● **TASK TO COMPLETE**
Every record below is to be repeated exactly, with the pictures left out.

● **EXTRACTED MATERIAL**
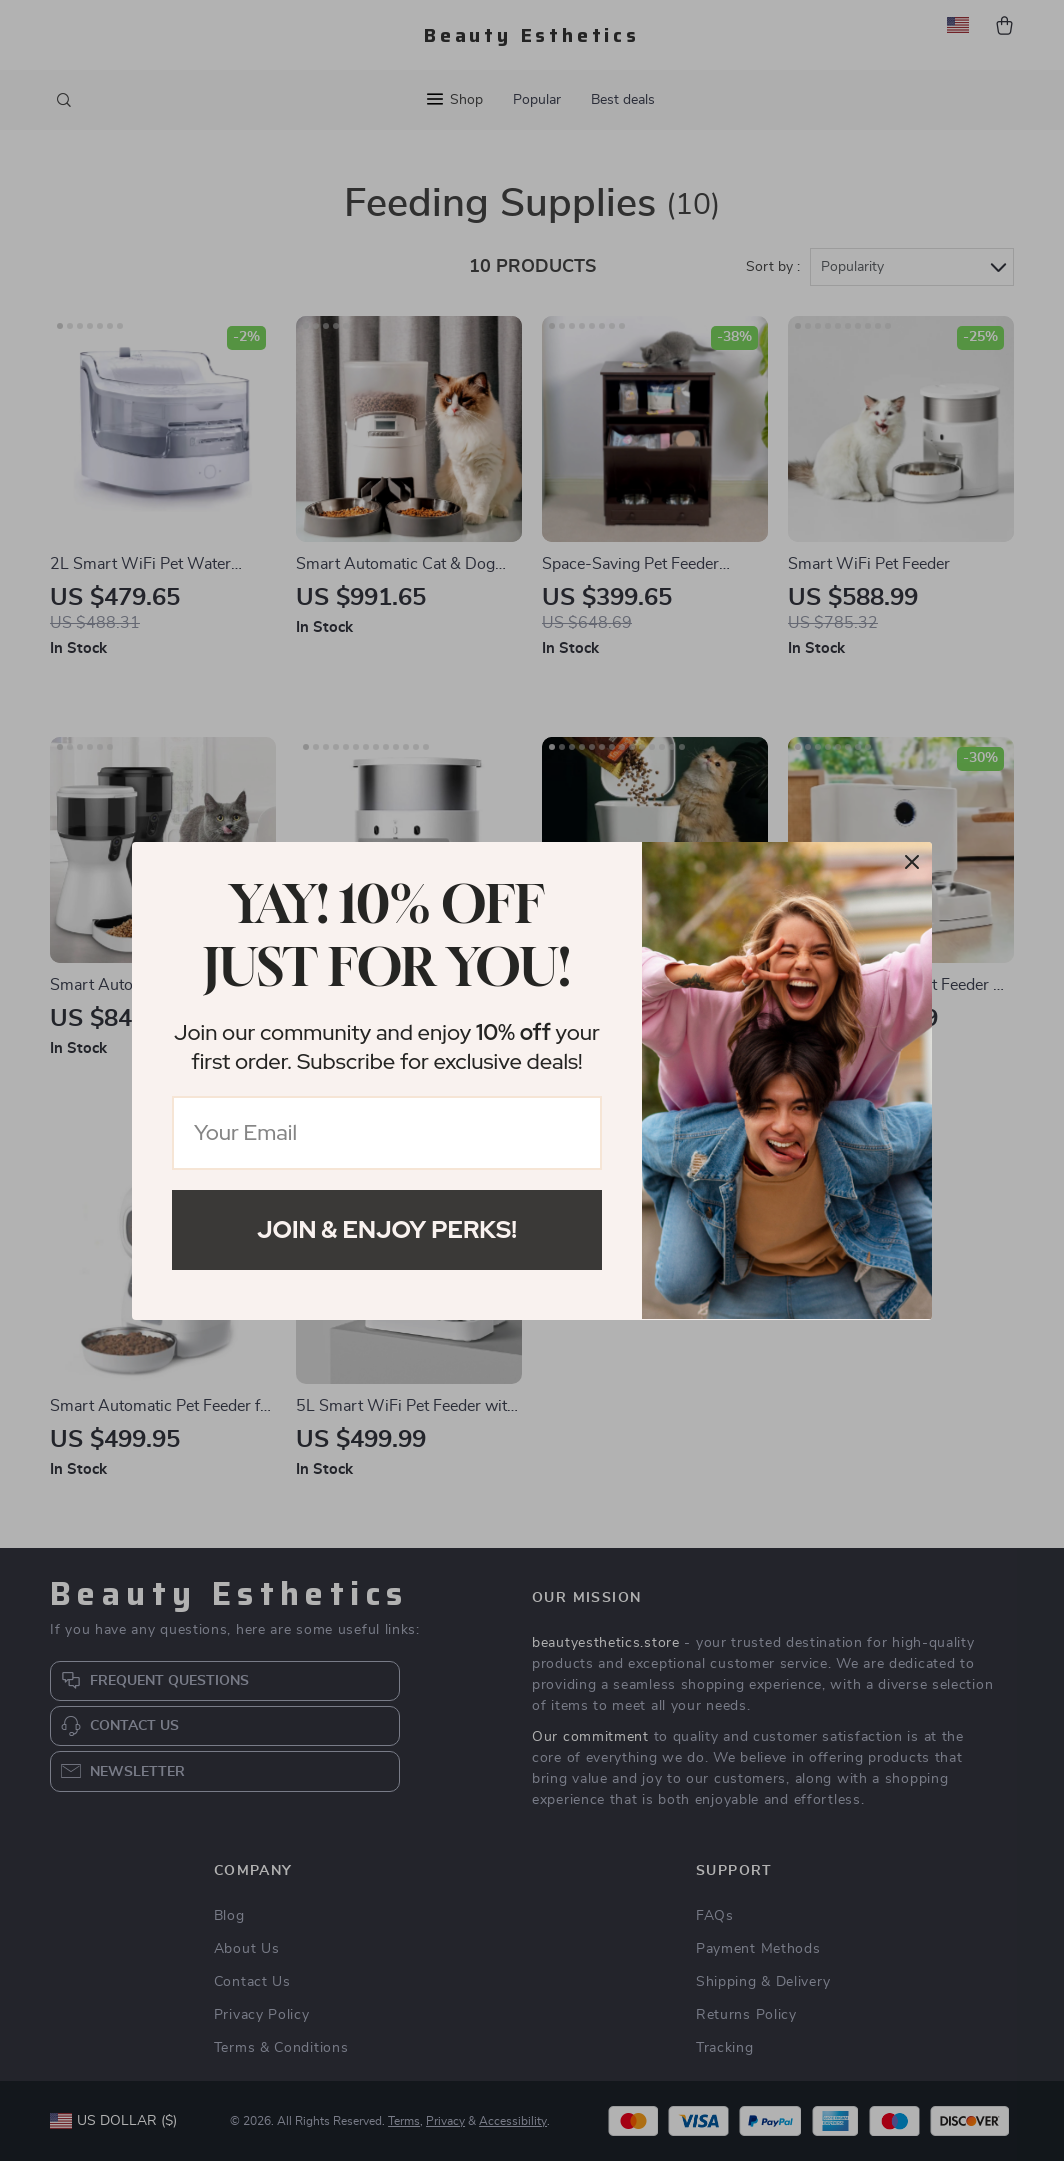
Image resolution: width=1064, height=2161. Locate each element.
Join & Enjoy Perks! (387, 1229)
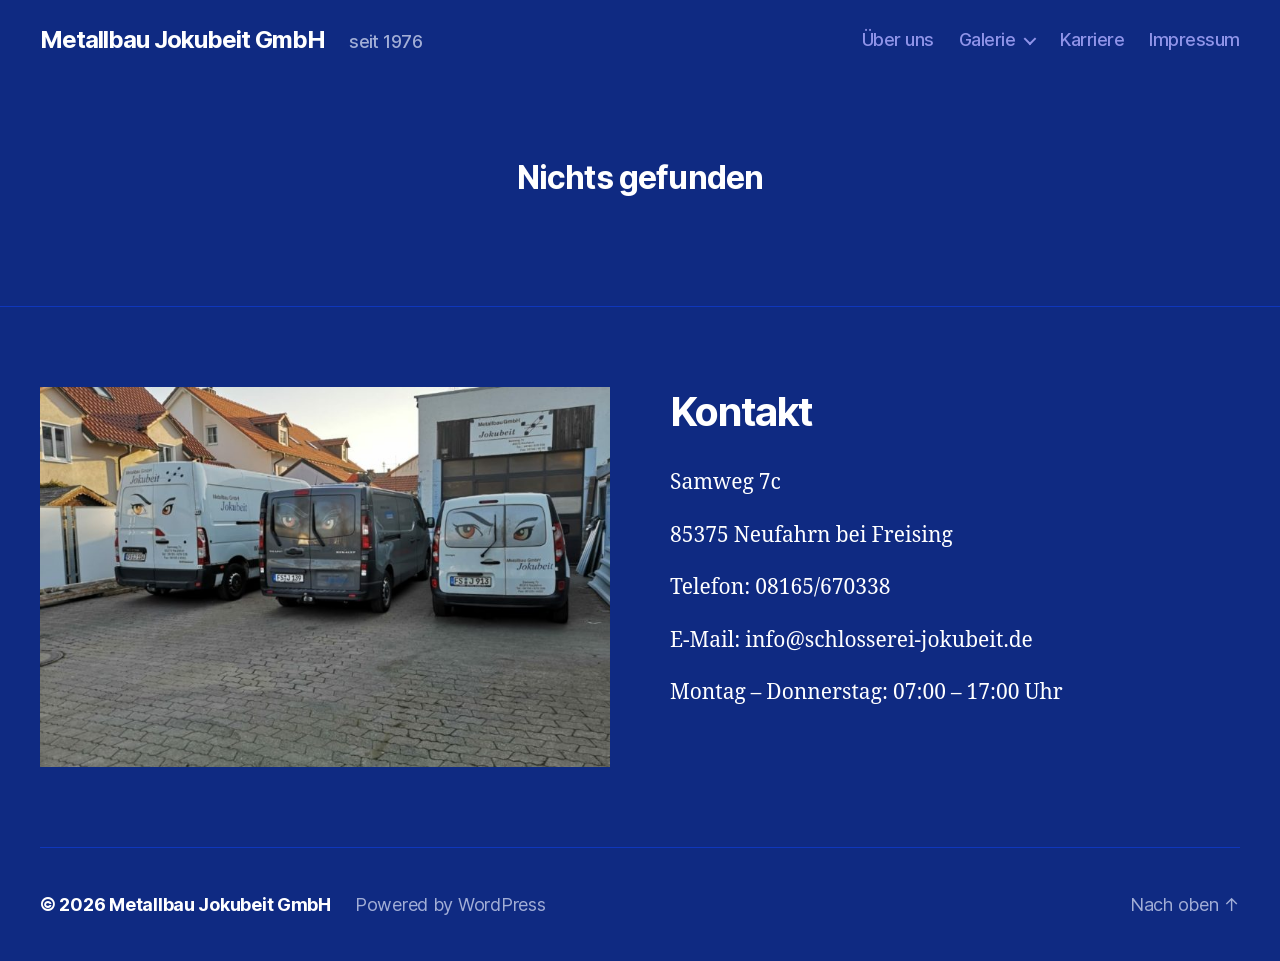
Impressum (1194, 39)
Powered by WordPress (450, 904)
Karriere (1092, 39)
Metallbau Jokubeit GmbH (182, 40)
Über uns (898, 39)
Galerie (987, 39)
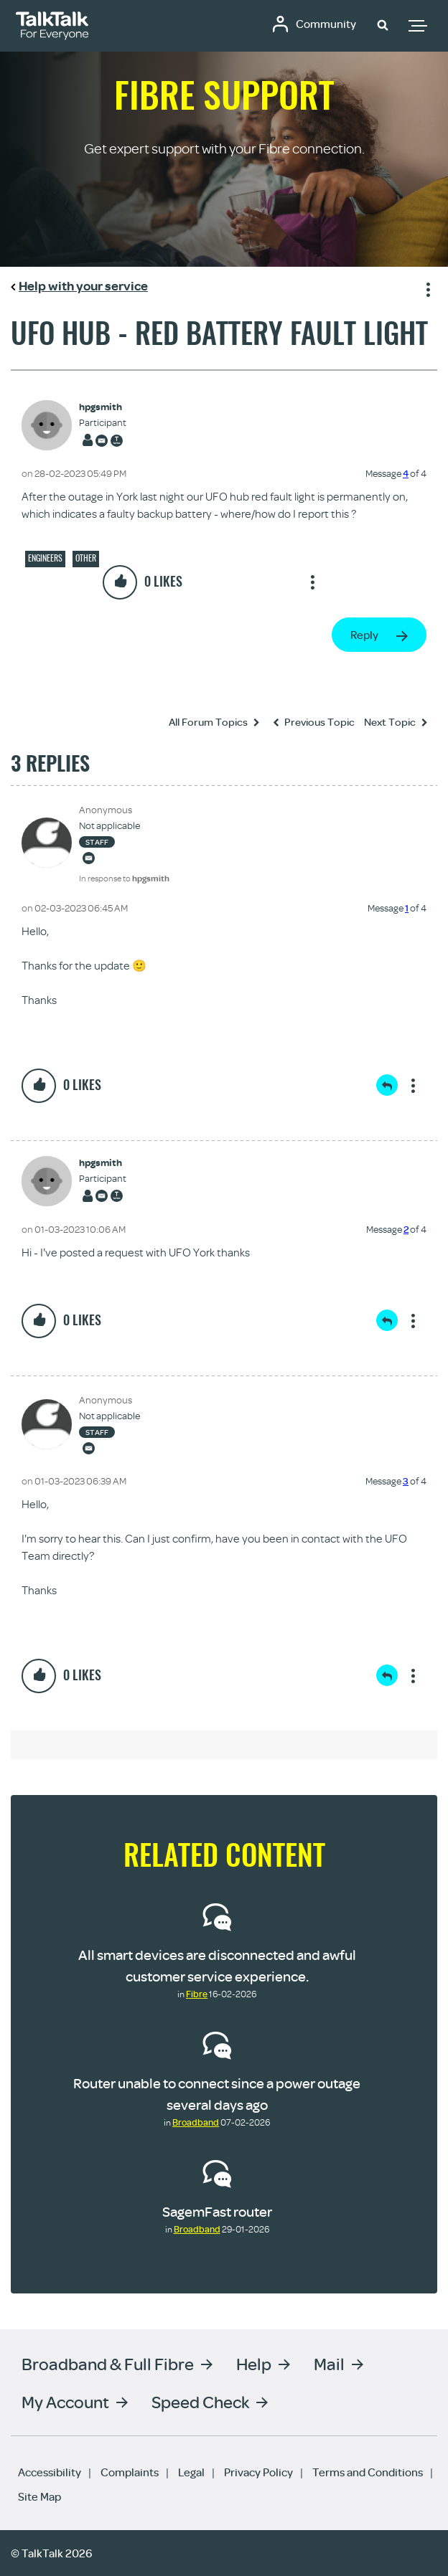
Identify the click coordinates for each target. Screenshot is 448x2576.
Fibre (196, 1993)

● **RESPONSE AREA**
Image resolution: width=1064, height=2161. Locate each element.
Join & Enjoy Perks! (387, 1229)
Impressum (1194, 39)
Powered by WordPress (450, 904)
Karriere (1092, 39)
Metallbau Jokubeit GmbH (182, 40)
Über uns (898, 39)
Galerie (987, 39)
Identify the click coordinates for each target. Screenshot is 448x2576.
Fibre (196, 1993)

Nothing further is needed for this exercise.